Employer organizations have long made clear their intention to ask the 2017 Legislature to expressly pre-empt municipal moves to require employers to offer their employees paid time off. On Friday, they filed a lawsuit in Hennepin County District Court arguing that an implicit pre-emption of paid leave ordinances already exists in statute, and should be invoked to nullify the actions of the Minneapolis and St. Paul city councils.

Both at the State Capitol and in the courtroom, an array of employers and their associations, including the powerful Minnesota Chamber of Commerce, will argue that employee benefit regulations are rightfully a matter for state regulation, not local control.

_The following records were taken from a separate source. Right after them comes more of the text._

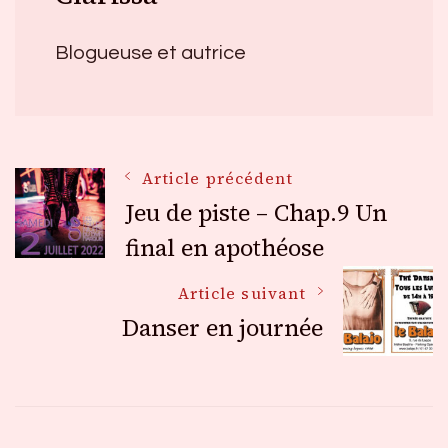
Blogueuse et autrice
Navigation
Article précédent
Jeu de piste – Chap.9 Un
des
final en apothéose
Article suivant
articles
Danser en journée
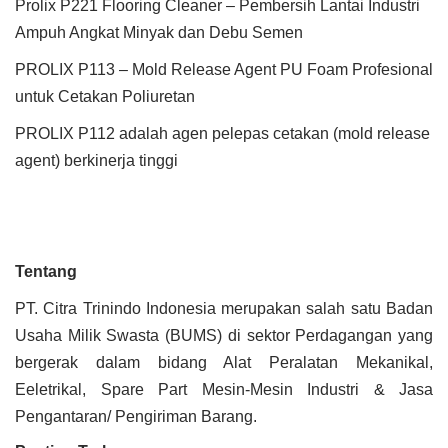
Prolix P221 Flooring Cleaner – Pembersih Lantai Industri
Ampuh Angkat Minyak dan Debu Semen
PROLIX P113 – Mold Release Agent PU Foam Profesional
untuk Cetakan Poliuretan
PROLIX P112 adalah agen pelepas cetakan (mold release
agent) berkinerja tinggi
Tentang
PT. Citra Trinindo Indonesia merupakan salah satu Badan
Usaha Milik Swasta (BUMS) di sektor Perdagangan yang
bergerak dalam bidang Alat Peralatan Mekanikal,
Eeletrikal, Spare Part Mesin-Mesin Industri & Jasa
Pengantaran/ Pengiriman Barang.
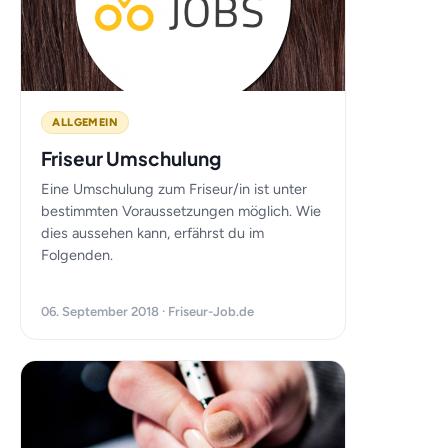
ALLGEMEIN
Friseur Umschulung
Eine Umschulung zum Friseur/in ist unter
bestimmten Voraussetzungen möglich. Wie
dies aussehen kann, erfährst du im
Folgenden.
06. September 2018 · Friseur-Job.de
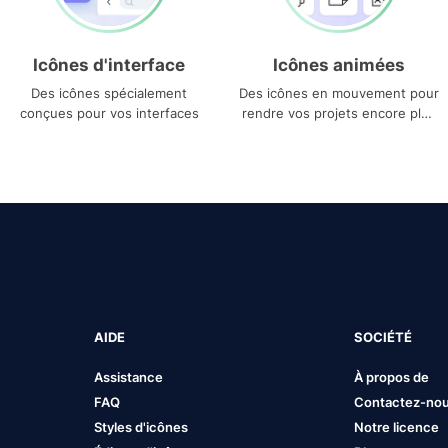
Icônes d'interface
Icônes animées
Des icônes spécialement
Des icônes en mouvement pour
conçues pour vos interfaces
rendre vos projets encore plus
uniques
AIDE
SOCIÉTÉ
Assistance
À propos de
FAQ
Contactez-no
Styles d'icônes
Notre licence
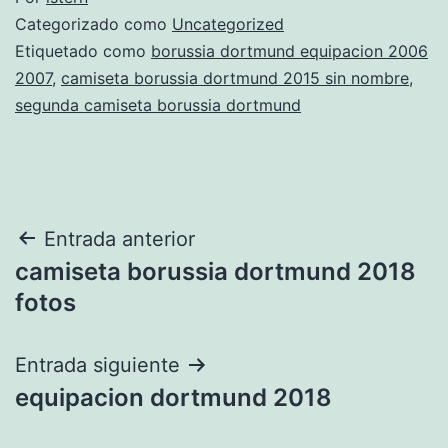
Categorizado como
Uncategorized
Etiquetado como
borussia dortmund equipacion 2006
2007
,
camiseta borussia dortmund 2015 sin nombre
,
segunda camiseta borussia dortmund
Navegación
Entrada anterior
camiseta borussia dortmund 2018
de
fotos
entradas
Entrada siguiente
equipacion dortmund 2018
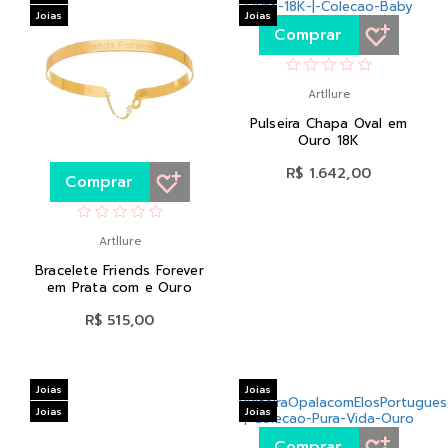
Joias
Joias
Comprar
Artllure
Pulseira Chapa Oval em
Ouro 18K
R$ 1.642,00
Comprar
Artllure
Bracelete Friends Forever
em Prata com e Ouro
R$ 515,00
Joias
Joias
Joias
Joias
Comprar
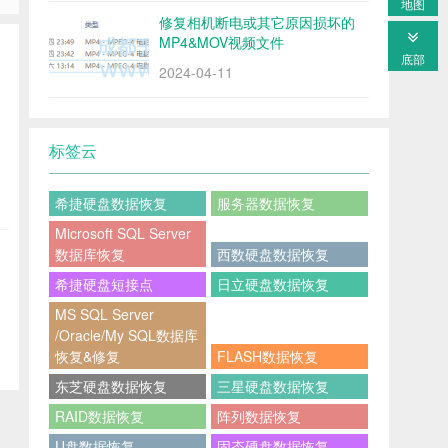
地图
修复相机断电或其它原因损坏的
MP4&MOV视频文件
底部
2024-04-11
标签云
希捷硬盘数据恢复
服务器数据恢复
Microsoft SQL Server
数据库恢复
西数硬盘数据恢复
希捷硬盘短接点
日立硬盘数据恢复
MS SQL Server
/Oracle/My SQL数据库
恢复&修复
FLASH数据恢复
东芝硬盘数据恢复
三星硬盘数据恢复
RAID数据恢复
阵列数据恢复
U盘数据恢复
固态硬盘数据恢复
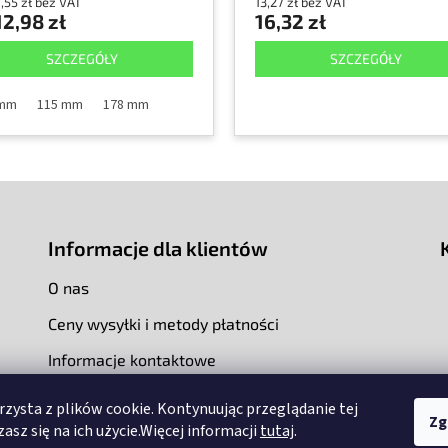
,55 zł bez VAT
13,27 zł bez VAT
2,98 zł
16,32 zł
SZCZEGÓŁY
SZCZEGÓŁY
 mm
115 mm
178 mm
Informacje dla klientów
O nas
Ceny wysyłki i metody płatności
Informacje kontaktowe
rzysta z plików cookie. Kontynuując przeglądanie tej
Zg
asz się na ich użycie.Więcej informacji
tutaj
.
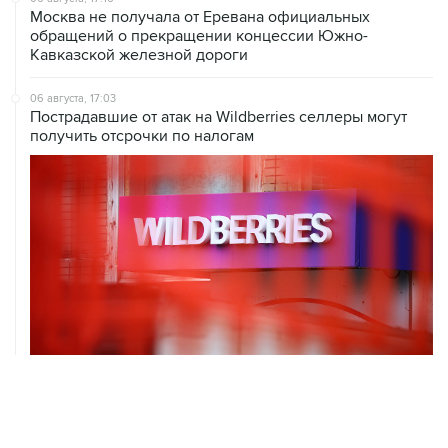
Москва не получала от Еревана официальных
обращений о прекращении концессии Южно-
Кавказской железной дороги
06 августа, 17:03
Пострадавшие от атак на Wildberries селлеры могут
получить отсрочки по налогам
06 августа, 16:02
Международные резервы России с 24 по 31 июля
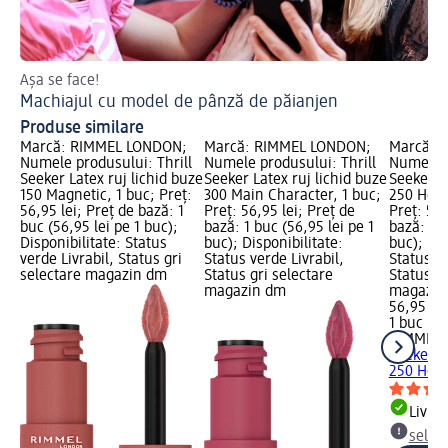
Așa se face!
Ha
Machiajul cu model de pânză de păianjen
Ma
Produse similare
Marcă: RIMMEL LONDON;
Marcă: RIMMEL LONDON;
Marcă: 
Numele produsului: Thrill
Numele produsului: Thrill
Numele p
Seeker Latex ruj lichid buze
Seeker Latex ruj lichid buze
Seeker La
150 Magnetic, 1 buc; Preț:
300 Main Character, 1 buc;
250 Hone
56,95 lei; Preț de bază: 1
Preț: 56,95 lei; Preț de
Preț: 56,
buc (56,95 lei pe 1 buc);
bază: 1 buc (56,95 lei pe 1
bază: 1 b
Disponibilitate: Status
buc); Disponibilitate:
buc); Dis
verde Livrabil, Status gri
Status verde Livrabil,
Status ve
selectare magazin dm
Status gri selectare
Status gr
magazin dm
magazin
56,95 lei
1 buc (56
RIMMEL
Seeker La
250 Hone
Livrab
selec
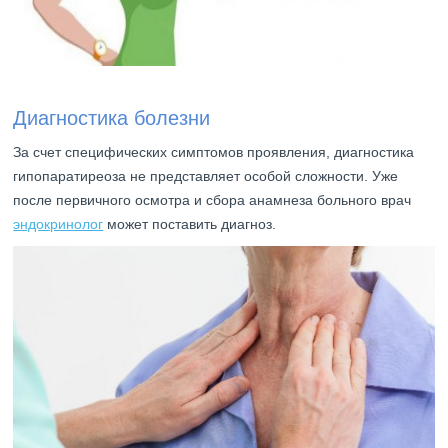
Диагностика болезни
За счет специфических симптомов проявления, диагностика
гипопаратиреоза не представляет особой сложности. Уже
после первичного осмотра и сбора анамнеза больного врач
эндокринолог
может поставить диагноз.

But as those same organizations have also made clear during recent legislative sessions, they don't think state government should impose such regulations either. As the Star Tribune Editorial Board has previously written, employers make a compelling argument that the one-size-fits-all mandate that has been proposed in recent legislative sessions is ill-suited to the plethora of business circumstances and employer-employee relationships that exist in today's Minnesota.

Some of that variation was on display on Oct. 11 at the state chamber's annual meeting in St. Paul. A panel comprised of leaders of three very different businesses — a large Twin Cities manufacturer, a midsize Minneapolis business consulting firm, and a multistate farm implement dealership based in Owatonna — explained that the paid sick leave rules that are due to go into effect on July 1 in Minneapolis and St. Paul would be burdensome.

Notably, each panelist described an alternative arrangement with their employees that they said better suited the needs and desires of both management and labor than would the time-off rules the cities would impose. That illustrated the point that chamber staffer Cam Winton stressed: Responsible employers should offer some accommodation for their workers' need for time off for reasons of health and safety — regardless of what government says.

"We believe as a chamber that all Minnesota employees should have the time and resources they need to take care of themselves and care for their families," Winton said. "If we as a business community want to avoid mandates and have the flexibility that's so essential to our business success, we need to be willing to say that businesses should really look hard at providing something so that everybody has at least some ability to step away from work."

That message deserves emphasis. As a separate panel at the Oct. 11 meeting noted, a worker shortage is increasingly pinching Minnesota business growth. Nearly three-fourths of chamber members contacted by the chamber's Grow Minnesota program last year reported trouble filling positions last year. Attracting and retaining workers in a tight labor market will require work rules that accommodate employees' legitimate needs to attend to their own well-being and that of their families.

Business organizations have good reason to resist inflexible paid sick-leave mandates. But the message sent at the Chamber of Commerce's annual meeting ought not be lost as they take that case to the Legislature and the courts. Employers ought to hear from their peers as well as from politicians that accommodating their employees' human needs is the right and responsible thing to do.